Wed Jun 12 10:33:11 PDT 2024

================
@@ -7914,6 +7914,28 @@ void SelectionDAGBuilder::visitIntrinsicCall(const CallInst &I,
     setValue(&I, Trunc);
     return;
   }
+  case Intrinsic::experimental_vector_partial_reduce_add: {
+    auto DL = getCurSDLoc();
+    auto ReducedTy = EVT::getEVT(I.getType());
+    auto OpNode = getValue(I.getOperand(1));
+    auto FullTy = OpNode.getValueType();
+
+    auto Accumulator = getValue(I.getOperand(0));
+    unsigned ScaleFactor = FullTy.getVectorMinNumElements() / ReducedTy.getVectorMinNumElements();
+
+    for(unsigned i = 0; i < ScaleFactor; i++) {
----------------
paulwalker-arm wrote:

The problem with the "having a separate binop" approach is that it constrains optimisation/code generation because that binop requires a very specific ordering for how elements are combined, which is the very problem the partial reduction is solving.

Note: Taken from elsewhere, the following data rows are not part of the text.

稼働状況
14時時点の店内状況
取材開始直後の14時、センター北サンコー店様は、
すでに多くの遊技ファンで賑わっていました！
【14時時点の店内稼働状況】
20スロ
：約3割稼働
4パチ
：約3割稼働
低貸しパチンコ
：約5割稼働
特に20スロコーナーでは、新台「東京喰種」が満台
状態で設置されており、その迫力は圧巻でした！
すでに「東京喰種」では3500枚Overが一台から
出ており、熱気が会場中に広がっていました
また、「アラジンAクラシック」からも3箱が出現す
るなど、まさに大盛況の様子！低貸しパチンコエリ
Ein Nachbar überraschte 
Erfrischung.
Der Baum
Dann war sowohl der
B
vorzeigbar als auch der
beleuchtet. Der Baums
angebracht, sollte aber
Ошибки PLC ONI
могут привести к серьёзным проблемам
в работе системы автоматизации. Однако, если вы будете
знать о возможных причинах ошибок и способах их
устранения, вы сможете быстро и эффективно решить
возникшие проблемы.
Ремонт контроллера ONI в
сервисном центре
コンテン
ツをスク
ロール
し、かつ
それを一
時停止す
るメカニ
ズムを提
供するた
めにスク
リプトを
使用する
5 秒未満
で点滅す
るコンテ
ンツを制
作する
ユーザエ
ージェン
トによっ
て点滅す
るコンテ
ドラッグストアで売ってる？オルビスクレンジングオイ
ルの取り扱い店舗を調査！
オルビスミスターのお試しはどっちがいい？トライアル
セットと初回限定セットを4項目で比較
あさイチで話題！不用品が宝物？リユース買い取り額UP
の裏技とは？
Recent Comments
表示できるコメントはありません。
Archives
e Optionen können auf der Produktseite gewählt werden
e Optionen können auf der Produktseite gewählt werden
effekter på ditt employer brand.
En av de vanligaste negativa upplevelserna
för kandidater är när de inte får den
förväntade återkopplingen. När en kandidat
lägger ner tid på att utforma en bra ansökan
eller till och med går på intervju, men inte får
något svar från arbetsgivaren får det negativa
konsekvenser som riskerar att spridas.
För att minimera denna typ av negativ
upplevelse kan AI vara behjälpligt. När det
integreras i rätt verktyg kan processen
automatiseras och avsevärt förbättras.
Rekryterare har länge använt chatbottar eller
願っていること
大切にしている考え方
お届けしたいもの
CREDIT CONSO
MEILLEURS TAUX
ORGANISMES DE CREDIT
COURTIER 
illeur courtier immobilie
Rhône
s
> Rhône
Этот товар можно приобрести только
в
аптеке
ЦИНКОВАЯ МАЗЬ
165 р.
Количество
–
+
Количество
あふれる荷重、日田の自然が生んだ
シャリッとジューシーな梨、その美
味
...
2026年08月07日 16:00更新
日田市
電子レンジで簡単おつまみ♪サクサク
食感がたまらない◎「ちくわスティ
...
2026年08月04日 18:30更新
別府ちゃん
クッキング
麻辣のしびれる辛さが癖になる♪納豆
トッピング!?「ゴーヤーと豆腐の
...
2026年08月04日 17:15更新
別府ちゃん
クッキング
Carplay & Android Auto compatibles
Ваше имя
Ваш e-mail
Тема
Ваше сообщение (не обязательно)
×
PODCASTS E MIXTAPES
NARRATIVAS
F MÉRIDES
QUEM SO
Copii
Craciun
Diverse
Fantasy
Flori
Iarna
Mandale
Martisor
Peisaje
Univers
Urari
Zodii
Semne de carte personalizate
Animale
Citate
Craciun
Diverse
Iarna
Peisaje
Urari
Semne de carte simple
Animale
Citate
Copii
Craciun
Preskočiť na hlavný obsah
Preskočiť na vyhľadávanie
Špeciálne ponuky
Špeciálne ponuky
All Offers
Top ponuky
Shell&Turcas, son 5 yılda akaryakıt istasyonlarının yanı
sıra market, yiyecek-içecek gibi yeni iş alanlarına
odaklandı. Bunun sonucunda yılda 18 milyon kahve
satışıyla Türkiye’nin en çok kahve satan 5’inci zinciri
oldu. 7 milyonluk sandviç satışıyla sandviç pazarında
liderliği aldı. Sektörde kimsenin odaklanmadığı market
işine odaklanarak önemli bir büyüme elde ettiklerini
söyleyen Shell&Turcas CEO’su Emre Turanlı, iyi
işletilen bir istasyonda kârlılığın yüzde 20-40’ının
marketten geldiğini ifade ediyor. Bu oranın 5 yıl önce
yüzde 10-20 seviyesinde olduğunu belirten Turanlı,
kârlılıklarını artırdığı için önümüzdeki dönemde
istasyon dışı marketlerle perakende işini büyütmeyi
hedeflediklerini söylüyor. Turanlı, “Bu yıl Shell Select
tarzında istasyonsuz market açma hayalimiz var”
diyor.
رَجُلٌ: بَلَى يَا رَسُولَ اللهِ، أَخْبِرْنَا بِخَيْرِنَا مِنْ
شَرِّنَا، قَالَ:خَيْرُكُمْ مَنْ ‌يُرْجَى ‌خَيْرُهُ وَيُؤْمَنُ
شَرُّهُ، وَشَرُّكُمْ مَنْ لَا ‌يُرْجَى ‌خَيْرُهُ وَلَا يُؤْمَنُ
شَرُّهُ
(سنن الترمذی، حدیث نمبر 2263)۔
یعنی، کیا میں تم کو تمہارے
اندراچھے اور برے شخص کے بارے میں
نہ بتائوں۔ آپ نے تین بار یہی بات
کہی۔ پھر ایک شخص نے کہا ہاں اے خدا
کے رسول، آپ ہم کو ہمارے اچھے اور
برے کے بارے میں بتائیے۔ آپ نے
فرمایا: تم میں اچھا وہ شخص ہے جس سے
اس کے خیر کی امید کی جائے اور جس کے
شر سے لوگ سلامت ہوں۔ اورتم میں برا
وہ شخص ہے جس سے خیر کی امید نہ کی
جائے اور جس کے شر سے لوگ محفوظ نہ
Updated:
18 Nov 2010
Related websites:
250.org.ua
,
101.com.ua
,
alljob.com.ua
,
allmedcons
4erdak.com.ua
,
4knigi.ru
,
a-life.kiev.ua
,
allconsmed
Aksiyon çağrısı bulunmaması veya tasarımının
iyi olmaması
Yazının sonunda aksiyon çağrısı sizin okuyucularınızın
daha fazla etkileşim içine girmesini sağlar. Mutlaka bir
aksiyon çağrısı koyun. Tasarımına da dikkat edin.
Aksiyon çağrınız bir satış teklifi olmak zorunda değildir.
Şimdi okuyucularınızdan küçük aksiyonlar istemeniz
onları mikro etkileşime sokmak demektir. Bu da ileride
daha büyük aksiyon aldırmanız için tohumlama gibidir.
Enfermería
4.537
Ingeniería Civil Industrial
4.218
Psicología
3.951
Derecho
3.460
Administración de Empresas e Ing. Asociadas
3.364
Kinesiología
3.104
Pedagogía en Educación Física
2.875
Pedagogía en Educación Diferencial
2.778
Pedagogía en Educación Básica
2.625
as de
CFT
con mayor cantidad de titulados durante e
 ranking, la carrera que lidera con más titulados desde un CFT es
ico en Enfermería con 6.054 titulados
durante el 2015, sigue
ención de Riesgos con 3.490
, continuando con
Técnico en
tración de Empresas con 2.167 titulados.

I think folk are stuck in a "how can we use dot instructions" mindset, whilst I'm trying to push for "what is the loosest way reductions can be represented in IR".  To this point, the current suggested langref text for the intrinsic is still too strict because it gives the impression there's a defined order for how the second operand's elements are combined with the first, where there shouldn't be.

https://github.com/llvm/llvm-project/pull/94499